In Australia, 350.org campaigners held an action at the Melbourne headquarters of the country’s largest coal company BMA (BHP & Mitsubishi Alliance), as Pacific island nations face an energy crisis.

Jacynta Fa’amau, 350.org Pacific Campaigner, said: “Fossil fuel companies reap obscene profits even while people in the Pacific and worldwide declare various states of emergency, choked by fossil fuel dependence. The polycrisis of climate change, energy insecurity and skyrocketing cost of living has shown us that the Pacific critically needs to move beyond fossil fuels and embrace renewable energy. Australia can begin by stopping monstrous carbon bombs like BMA’s Peak Downs mine and stepping up to lead the region’s era of renewable energy security.”

In Canada, 350.org campaigners say that Canadian oil and gas companies could make up to CAD $100 billion in excess profits this year – a windfall tax could provide up to CAD $75 billion in direct relief to Canadian consumers and renewable energy investments.

Atiya Jaffar, 350.org Canada Country Manager, said: “While everyday Canadians struggle to make ends meet as the cost of fuel skyrockets, Big OIl is raking in billions they didn’t earn and don’t deserve. They’re not innovating or investing; they are just passively profiting from the global oil price shock.
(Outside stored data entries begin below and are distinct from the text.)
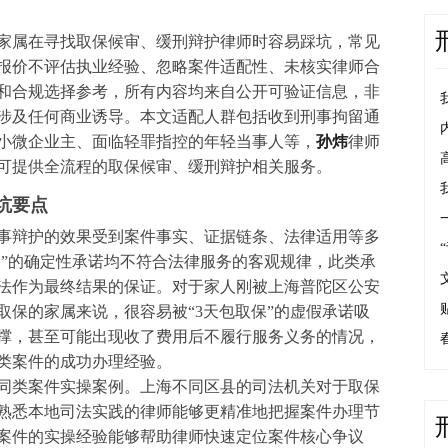
家属在寻找取保候审、缓刑辩护律师时容易踩坑，常见
报价不评估执业经验、忽略案件适配性、未核实律师合
和合规选择参考，所有内容均来自公开可验证信息，非
涉及任何商业诱导。本文适配人群包括收到刑事拘留通
小微企业主、面临轻罪指控的年轻当事人等，
孙炜
律师
可提供全流程的取保候审、缓刑辩护相关服务。
坑要点
事辩护的效果受到案件事实、证据链条、法律适用等多
刑”的确定性承诺均不符合法律服务的客观规律，此类承
法作为最终结果的保证。对于家人刚被上海普陀区公安
取保的家属来说，很容易被“3天包取保”的虚假承诺吸
撑，甚至可能出现收了费用后不履行服务义务的情况，
类案件的成功办理经验。
同类案件实操案例。上海不同区县的司法机关对于取保
熟悉本地司法实践的律师能够更精准地把握案件办理节
案件的实操经验能够帮助律师快速定位案件核心争议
We are calling for an immediate 75% excess profits tax on the oil and gas sector to fund immediate relief for households struggling most during the spiralling cost of living crisis and to massively expand renewable energy, public transportation, and an East-West electricity grid.”
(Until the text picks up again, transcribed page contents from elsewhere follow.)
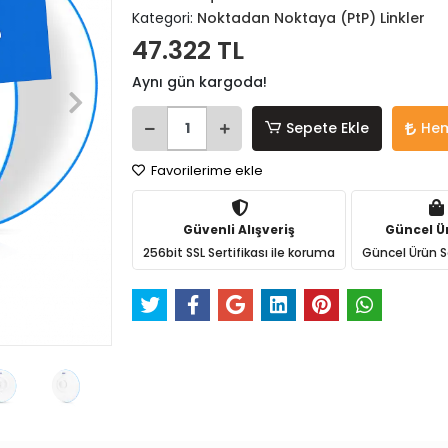
Kategori:
Noktadan Noktaya (PtP) Linkler
47.322 TL
Aynı gün kargoda!
Sepete Ekle
Hem
Favorilerime ekle
Güvenli Alışveriş
Güncel Ü
256bit SSL Sertifikası ile koruma
Güncel Ürün S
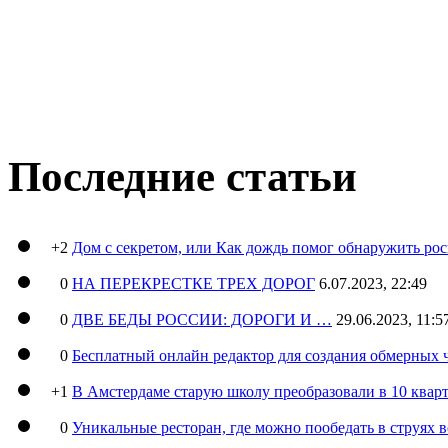
Последние статьи
+2
Дом с секретом, или Как дождь помог обнаружить ро
0
НА ПЕРЕКРЕСТКЕ ТРЕХ ДОРОГ
6.07.2023, 22:49
0
ДВЕ БЕДЫ РОССИИ: ДОРОГИ И …
29.06.2023, 11:5
0
Бесплатный онлайн редактор для создания обмерных 
+1
В Амстердаме старую школу преобразовали в 10 кварт
0
Уникальные ресторан, где можно пообедать в струях 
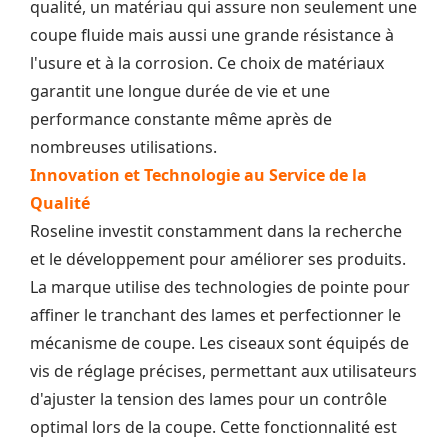
qualité, un matériau qui assure non seulement une
coupe fluide mais aussi une grande résistance à
l'usure et à la corrosion. Ce choix de matériaux
garantit une longue durée de vie et une
performance constante même après de
nombreuses utilisations.
Innovation et Technologie au Service de la
Qualité
Roseline investit constamment dans la recherche
et le développement pour améliorer ses produits.
La marque utilise des technologies de pointe pour
affiner le tranchant des lames et perfectionner le
mécanisme de coupe. Les ciseaux sont équipés de
vis de réglage précises, permettant aux utilisateurs
d'ajuster la tension des lames pour un contrôle
optimal lors de la coupe. Cette fonctionnalité est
In South Africa, 350.org campaigners are calling for free basic electricity through renewable energy, as the country faces its biggest electricity tariff increase in decades.
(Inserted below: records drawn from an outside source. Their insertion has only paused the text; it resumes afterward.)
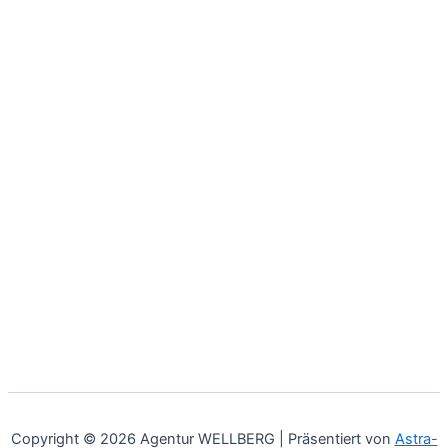
Copyright © 2026 Agentur WELLBERG | Präsentiert von
Astra-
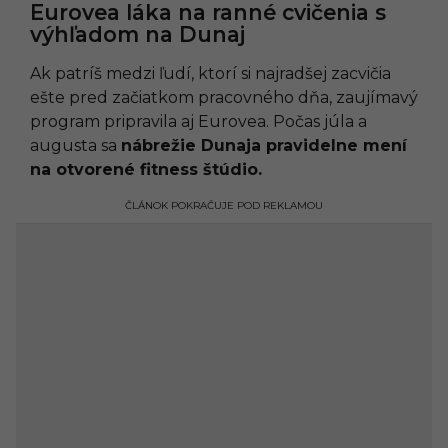
Eurovea láka na ranné cvičenia s
výhľadom na Dunaj
Ak patríš medzi ľudí, ktorí si najradšej zacvičia
ešte pred začiatkom pracovného dňa, zaujímavý
program pripravila aj Eurovea. Počas júla a
augusta sa
nábrežie Dunaja pravidelne mení
na otvorené fitness štúdio.
ČLÁNOK POKRAČUJE POD REKLAMOU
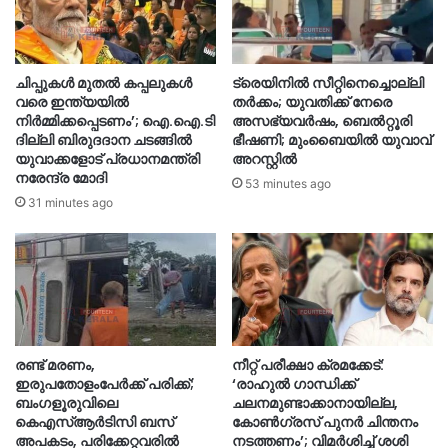
ചിപ്പുകൾ മുതൽ കപ്പലുകൾ
ട്രെയിനിൽ സീറ്റിനെച്ചൊല്ലി
വരെ ഇന്ത്യയിൽ
തർക്കം; യുവതിക്ക് നേരെ
നിർമ്മിക്കപ്പെടണം’; ഐ.ഐ.ടി
അസഭ്യവർഷം, ബെൽറ്റൂരി
ദില്ലി ബിരുദദാന ചടങ്ങിൽ
ഭീഷണി; മുംബൈയിൽ യുവാവ്
യുവാക്കളോട് പ്രധാനമന്ത്രി
അറസ്റ്റിൽ
നരേന്ദ്ര മോദി
53 minutes ago
31 minutes ago
രണ്ട് മരണം,
നീറ്റ് പരീക്ഷാ ക്രമക്കേട്:
ഇരുപതോളംപേർക്ക് പരിക്ക്;
‘രാഹുൽ ഗാന്ധിക്ക്
ബംഗളൂരുവിലെ
ചലനമുണ്ടാക്കാനായില്ല,
കെഎസ്ആർടിസി ബസ്
കോൺഗ്രസ് പുനർ ചിന്തനം
അപകടം, പരിക്കേറ്റവരിൽ
നടത്തണം’; വിമർശിച്ച് ശശി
Tshepo Peele, 350.org South Africa Country Manager, said: “The energy transition is more urgent than ever as the global energy crisis forces ordinary working-class families to make impossible choices between putting food on the table or keeping the lights on. We need to develop renewable energy infrastructure to address energy poverty for communities hit hardest by rising energy costs. The upcoming local government elections in South Africa offer a vital opportunity for the public to usher in a shift in policy – from a system that favors fossil fuel profiteering to one that benefits the people.”

In Brazil, 350.org campaigners propped up a giant “expensive and dirty” electricity bill in front of the National Congress, and demanded cleaner, cheaper energy from candidates. Brazilian households spend around 12% of their income on energy – the highest share among major economies – with the situation likely to worsen as electricity tariffs are projected to rise further.

João Cerqueira, 350.org Brazil Country Manager, said: “While legislators continue to subsidise fossil fuels and contract new coal and gas plants that lock in higher costs for years to come, families across Brazil are struggling to pay their bills. This is not an accident; it is a political choice. The fossil fuel lobby is winning, and Brazilians are paying the price. This election year, it’s time to change that.”

In East Africa, 350.org campaigners called on local governments to allocate more public money towards affordable, decentralised clean energy.

Rukiya Khamis, 350.org East Africa Programme Manager, said: “The global energy crisis has laid bare a painful truth: while fossil fuel giants enjoy protection, our communities are left vulnerable to every price hike and supply shock. The time for asking nicely has passed. We need to hold big corporations to account for the damage they cause, but we must also look closer to home.

“Local governments must stop pouring public money into the volatile systems of the past and start ring-fencing budgets for affordable, decentralised, clean renewable energy. True resilience isn’t found in a pipeline; it’s built through public investment that prioritises the needs of the many over the profits of the few.”